Friday, 26 February 2021
NIGER : Post-electoral protests

In the republic of Niger, the second round of the presidential elections which took place on 21st of February 2021 is followed by protests and riots in the capital of Niamey and in other cities against the declared electoral victory of ruling party candidate Mohamed Bazoum. State authorities are trying to quell protests by repression against protesters and opposition members, including the arrest of more than 468 people and cutting the country off the internet.

The situation shows that in Niger, as well as in many other African countries, the ruling political class, even under formally democratic conditions, is far from corresponding to basic needs of the people, be it in terms of social and economic justice, security for the population and political freedom.


Report on post-electoral protests by a correspondent of Alarme Phone Sahara based in Niamey / Niger:

In Niger since the CENI (Independent National Electoral Commission) proclaimed the victory of the candidate of the PNDS, the ruling party with 55.75% against 44.25%, riots have begun in the city of Niamey and other parts of the country. While the candidate and the opposition militants rejected the results and claimed victory with a rate of 50.30%, the result of the compilation of PVs in their possession. Already these disturbances unfortunately cost the lives of two people and significant material damage. Vandalized gas stations, looted stores, burning vehicles and many others.

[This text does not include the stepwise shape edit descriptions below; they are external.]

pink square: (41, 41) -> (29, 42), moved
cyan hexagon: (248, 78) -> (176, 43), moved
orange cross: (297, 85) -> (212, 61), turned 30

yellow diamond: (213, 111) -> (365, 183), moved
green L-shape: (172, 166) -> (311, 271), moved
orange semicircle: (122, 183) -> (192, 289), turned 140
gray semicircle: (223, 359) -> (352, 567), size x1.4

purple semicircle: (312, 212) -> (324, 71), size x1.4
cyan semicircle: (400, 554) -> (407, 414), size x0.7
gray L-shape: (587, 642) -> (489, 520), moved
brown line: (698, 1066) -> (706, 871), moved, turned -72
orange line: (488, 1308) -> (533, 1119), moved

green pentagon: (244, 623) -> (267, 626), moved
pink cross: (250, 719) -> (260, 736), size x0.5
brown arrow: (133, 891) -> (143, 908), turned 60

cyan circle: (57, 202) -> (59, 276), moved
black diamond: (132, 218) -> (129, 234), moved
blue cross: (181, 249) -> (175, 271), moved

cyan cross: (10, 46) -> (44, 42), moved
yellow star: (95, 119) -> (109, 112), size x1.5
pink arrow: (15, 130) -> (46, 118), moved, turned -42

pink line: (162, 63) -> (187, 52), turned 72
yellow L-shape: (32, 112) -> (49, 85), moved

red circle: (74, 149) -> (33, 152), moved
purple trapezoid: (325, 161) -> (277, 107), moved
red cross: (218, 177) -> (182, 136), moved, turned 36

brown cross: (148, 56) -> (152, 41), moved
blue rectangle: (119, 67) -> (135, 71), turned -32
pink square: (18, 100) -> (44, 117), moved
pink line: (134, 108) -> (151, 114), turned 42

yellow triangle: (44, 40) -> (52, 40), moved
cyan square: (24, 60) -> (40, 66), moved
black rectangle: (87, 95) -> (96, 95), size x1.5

The Minister of the Interior announced yesterday Thursday the arrest of more than 468 people including political figures and others who are still and actively sought.

It should be noted that part of the population and the opposition had already shown their disagreement with the candidacy of Mr. Bazoum, who is accused of falsifying documents to enjoy Nigerien nationality allowing him to apply for the supreme magistracy of the state. And since the latter is declared the winner, sporadic disturbances have occurred here and there in the capital, demonstrators shouting "Say Tchangi" which literally means change because they say they are already tired of the management of the ruling party, and others who shout that Niger is not for sale, so they will never accept that a foreigner (Libyan) governs Niger. At the moment the damage is priceless, but important because the country has been cut off from the internet since Tuesday, which increases the tension. And a call for demonstration is launched for this Friday after the prayer, but arrangements have been put in place by the authorities to thwart.

While waiting for the word of the constitutional court, the opponent Mamane Ousmane, from his fiefdom in Zinder, declares that he will use all legal means to appropriate his victory.